** Opening RECORDS TO USE block **
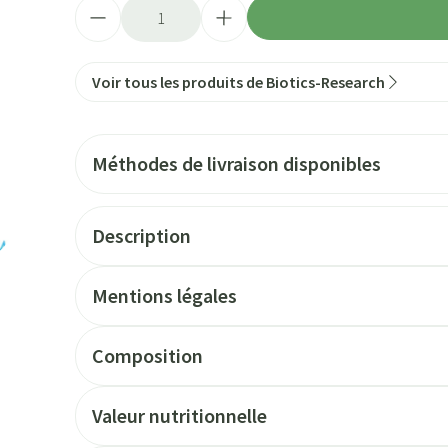
Quantité
Voir tous les produits de Biotics-Research
Méthodes de livraison disponibles
Description
Mentions légales
Composition
Valeur nutritionnelle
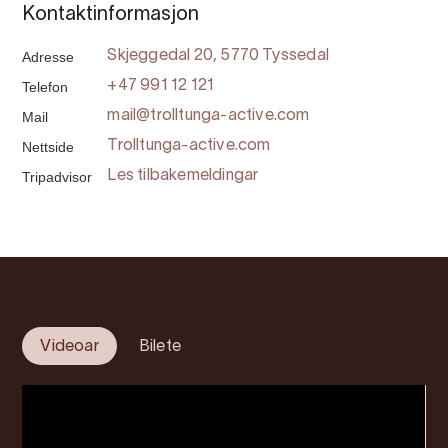
Kontaktinformasjon
Adresse
Skjeggedal 20, 5770 Tyssedal
Telefon
+47 991 12 121
Mail
mail@trolltunga-active.com
Nettside
Trolltunga-active.com
Tripadvisor
Les tilbakemeldingar
Videoar
Bilete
** Closing RECORDS TO USE block **
WHAT THE TASK REQUIRES. Find the word "active" in the entries, and copy every line it shows up in.

TASK RESPONSE.
mail@trolltunga-active.com
Trolltunga-active.com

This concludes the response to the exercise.